We can instruct terminal to run processes in the background ( & ):

  • The terminal window is not involved in the process, it is available for other commands
  • The standard output and standard error are still printed to the window
  • If we close the window, the process will still terminate
  • just put a space and "&" at the end of your usual command
    e.g. sleep 20 - the terminal window will be unresponsive for 20 seconds
    sleep 20 & - sleep command executes in the background, and the window remains responsive

Nohup with background

The command nohup ensures the command does not receive a 'hang-up' signal when the terminal session ends.

Using nohup combined with background:

  • The terminal window is available for other commands
  • Standard output is printed to file ('nohup.out')
  • Closing the terminal session will not terminate the process (nohup = no hang-up)
  • Modify commands as follows:

nohup <normal commands go here> 2>&1 &

nohup detaches the command from the terminal session 2>&1 sends the standard error and the standard output to the log file 'nohup.out'.
You can enter 2> /dev/null < /dev/null instead to discard standard error messages. & at the end send the process to the background.

Nohup in foreground

The 'nohup' command can be used without running the job in the background by omitting the '&' at the end.
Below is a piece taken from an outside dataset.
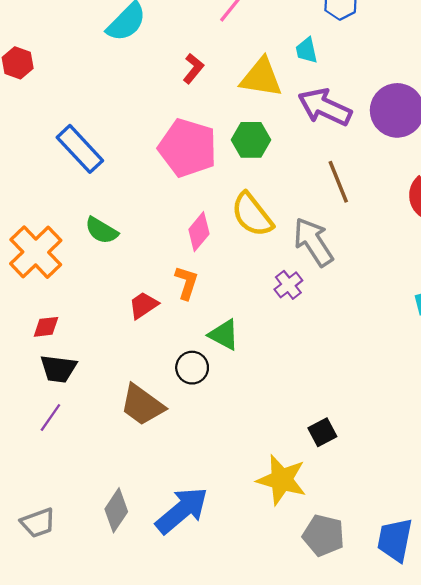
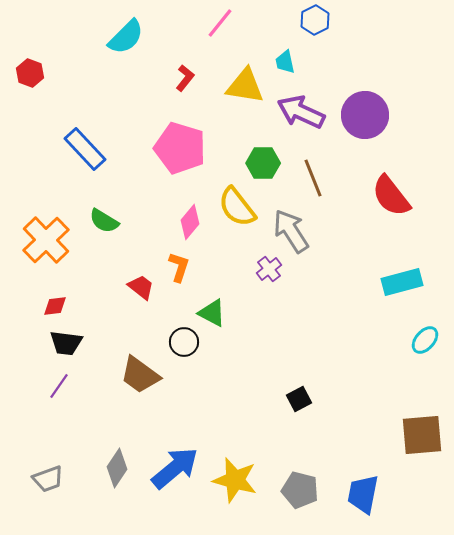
green hexagon: (251, 140) -> (263, 163), moved
red trapezoid: (143, 305) -> (141, 287), turned 72
yellow star: (282, 480) -> (235, 480), moved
This is useful when you need to provide input after entering a command (such as a password).

To move any process to the background, pause the job with 'control' + 'Z', then enter bg

  • nohup <commands that start a job> 2>&1
  • Enter any input at prompts (e.g. password, input parameters for a program)
  • 'control' + 'Z' - to pause the job
  • bg
  • check the job is running with jobs or ps or top

There is a detailed example of this process at the end of this article

Disown: detaching a job after it has started

If you didn't enter nohup at the beginning of a command, but you want to ensure it keeps running when your SSH session ends, there is a command to detach an active job called disown. The job needs to be paused with 'control' + 'Z' before entering the command disown.

  • <command that starts a job>
  • 'control' + 'Z' - to pause the job
  • bg
  • disown
  • Check that the process is running with ps or top

There is a detailed example at the end of this article


2. Keeping the terminal session running with Byobu / GNU Screen

There are a couple of utilties that provide a 'virtual terminal' that will keep running on the server without the user having the terminal application open and actively engaged in SSH connection with the VM. These utilities are GNU Screen and TMUX, and this article will cover using Screen with the front-end package Byobu.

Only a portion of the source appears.